[Openvpn-devel] Bug-fix: segfault in dco_get_peer_stats()

Message ID 20230327171236.51771-1-selva.nair@gmail.com
State Accepted
Headers show
Series [Openvpn-devel] Bug-fix: segfault in dco_get_peer_stats() | expand

Commit Message

Selva Nair March 27, 2023, 5:12 p.m. UTC
From: Selva Nair <selva.nair@gmail.com>

  We persist peer-stats when restarting, but an early restart
  before open_tun results in a segfault in dco_get_peer_stats().
  To reproduce, trigger a TLS handshake error due to lack of common
  protocols, for example.

  Fix by checking  that tuntap is defined before dereferencing it.
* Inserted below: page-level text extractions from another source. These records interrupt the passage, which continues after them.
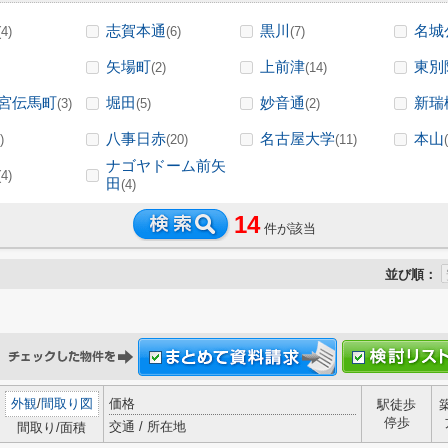
志賀本通
黒川
名城
(4)
(6)
(7)
矢場町
上前津
東別
(2)
(14)
宮伝馬町
堀田
妙音通
新瑞
(3)
(5)
(2)
八事日赤
名古屋大学
本山
)
(20)
(11)
ナゴヤドーム前矢
(4)
田
(4)
14
件が該当
並び順：
外観
/
間取り図
価格
駅徒歩
停歩
交通 / 所在地
間取り/面積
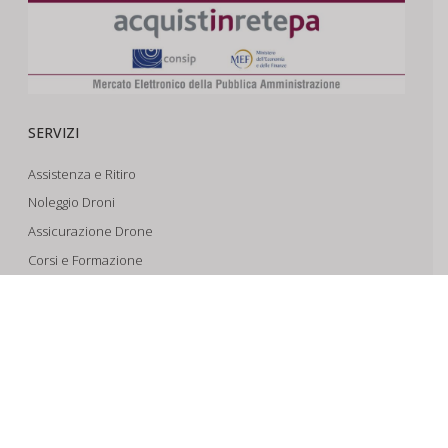
SERVIZI
Assistenza e Ritiro
Noleggio Droni
Assicurazione Drone
Corsi e Formazione
Riprese Aeree 6k
Progettazione e Sviluppo
SUPPORTO
Account
Il Tuo Carrello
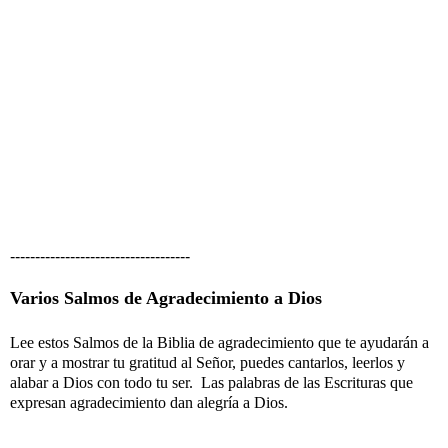
------------------------------------
Varios Salmos de Agradecimiento a Dios
Lee estos Salmos de la Biblia de agradecimiento que te ayudarán a
orar y a mostrar tu gratitud al Señor, puedes cantarlos, leerlos y
alabar a Dios con todo tu ser. Las palabras de las Escrituras que
expresan agradecimiento dan alegría a Dios.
Signed-off-by: Selva Nair <selva.nair@gmail.com>
---
I'm not entirely sure this is the right place to fix this.
Or is it the caller at fault exercising  dco_get_peer_stats()
when tuntap is not set?

 src/openvpn/dco_linux.c | 5 +++++
 1 file changed, 5 insertions(+)

Comments

Gert Doering March 27, 2023, 6:53 p.m. UTC | #1
Hi,

On Mon, Mar 27, 2023 at 01:12:36PM -0400, selva.nair@gmail.com wrote:
> From: Selva Nair <selva.nair@gmail.com>
> 
>   We persist peer-stats when restarting, but an early restart
>   before open_tun results in a segfault in dco_get_peer_stats().
>   To reproduce, trigger a TLS handshake error due to lack of common
>   protocols, for example.

This definitely looks like a good catch, and the "TLS handshake error"
is part of what is needed to trigger it - "just having a connection
failure" (TCP refused) is *not*, but "--tls-version-max 1.0" *in
connection with* --management + "bytecount" is...
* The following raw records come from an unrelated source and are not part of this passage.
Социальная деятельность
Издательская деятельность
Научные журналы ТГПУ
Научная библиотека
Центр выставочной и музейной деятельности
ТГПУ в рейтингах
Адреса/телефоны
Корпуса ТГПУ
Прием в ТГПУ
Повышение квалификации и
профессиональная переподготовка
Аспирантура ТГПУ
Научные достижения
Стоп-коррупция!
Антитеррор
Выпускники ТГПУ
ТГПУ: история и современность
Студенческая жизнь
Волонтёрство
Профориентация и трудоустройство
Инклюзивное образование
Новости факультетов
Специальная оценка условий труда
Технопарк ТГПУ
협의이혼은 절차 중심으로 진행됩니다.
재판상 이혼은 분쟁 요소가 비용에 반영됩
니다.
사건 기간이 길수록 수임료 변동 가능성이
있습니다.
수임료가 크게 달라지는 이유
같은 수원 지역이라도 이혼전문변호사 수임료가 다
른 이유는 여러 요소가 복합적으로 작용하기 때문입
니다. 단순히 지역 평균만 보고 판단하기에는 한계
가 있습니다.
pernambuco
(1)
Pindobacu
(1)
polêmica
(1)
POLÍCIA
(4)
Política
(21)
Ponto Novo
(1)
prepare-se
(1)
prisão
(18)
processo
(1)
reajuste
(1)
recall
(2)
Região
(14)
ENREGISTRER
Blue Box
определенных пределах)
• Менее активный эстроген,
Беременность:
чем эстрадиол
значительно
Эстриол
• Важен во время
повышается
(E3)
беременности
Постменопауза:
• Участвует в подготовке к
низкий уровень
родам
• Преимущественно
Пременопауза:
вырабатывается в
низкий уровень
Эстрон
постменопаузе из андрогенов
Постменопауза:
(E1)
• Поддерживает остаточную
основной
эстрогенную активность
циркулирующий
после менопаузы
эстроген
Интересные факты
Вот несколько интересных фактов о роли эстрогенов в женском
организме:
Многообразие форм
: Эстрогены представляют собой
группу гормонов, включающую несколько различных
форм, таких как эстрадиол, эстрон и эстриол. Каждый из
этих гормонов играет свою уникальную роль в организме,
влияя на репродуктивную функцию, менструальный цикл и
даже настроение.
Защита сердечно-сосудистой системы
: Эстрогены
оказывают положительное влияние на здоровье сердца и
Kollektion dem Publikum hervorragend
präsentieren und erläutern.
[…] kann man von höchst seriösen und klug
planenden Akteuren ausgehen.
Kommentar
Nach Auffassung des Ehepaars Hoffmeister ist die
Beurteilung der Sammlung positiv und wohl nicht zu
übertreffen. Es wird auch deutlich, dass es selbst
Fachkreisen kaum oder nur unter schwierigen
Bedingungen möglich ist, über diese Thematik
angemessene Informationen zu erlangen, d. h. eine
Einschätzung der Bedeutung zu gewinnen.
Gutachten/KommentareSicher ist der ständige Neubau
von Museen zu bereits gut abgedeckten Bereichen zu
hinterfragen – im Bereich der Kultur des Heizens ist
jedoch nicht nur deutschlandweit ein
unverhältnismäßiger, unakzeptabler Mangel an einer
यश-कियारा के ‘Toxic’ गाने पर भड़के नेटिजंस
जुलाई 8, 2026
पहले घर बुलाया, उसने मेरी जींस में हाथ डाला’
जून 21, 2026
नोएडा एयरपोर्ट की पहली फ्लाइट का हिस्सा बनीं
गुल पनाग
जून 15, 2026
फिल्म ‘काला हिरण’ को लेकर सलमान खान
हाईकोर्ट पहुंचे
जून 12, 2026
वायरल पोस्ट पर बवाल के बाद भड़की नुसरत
2023-03-27 20:52:41 TCP connection established with [AF_INET6]2607:fc50:1001:5200::4:51194
2023-03-27 20:52:41 TCPv6_CLIENT link local: (not bound)
2023-03-27 20:52:41 TCPv6_CLIENT link remote: [AF_INET6]2607:fc50:1001:5200::4:51194
Segmentation fault

interesting combination of features.  Need to extend my test rig to
add management-driven tests, and also TLS failure tests (*using management*).

gert
Antonio Quartulli March 27, 2023, 8:30 p.m. UTC | #2
Hi,

On 27/03/2023 19:12, selva.nair@gmail.com wrote:
> From: Selva Nair <selva.nair@gmail.com>
> 
>    We persist peer-stats when restarting, but an early restart
>    before open_tun results in a segfault in dco_get_peer_stats().
>    To reproduce, trigger a TLS handshake error due to lack of common
>    protocols, for example.
> 
>    Fix by checking  that tuntap is defined before dereferencing it.
> 
> Signed-off-by: Selva Nair <selva.nair@gmail.com>

Nice catch! Thanks a lot!

> ---
> I'm not entirely sure this is the right place to fix this.
> Or is it the caller at fault exercising  dco_get_peer_stats()
> when tuntap is not set?

Indeed that was my assumption.

Does somebody have the stacktrace?
I wanted to check where this call is coming from exactly.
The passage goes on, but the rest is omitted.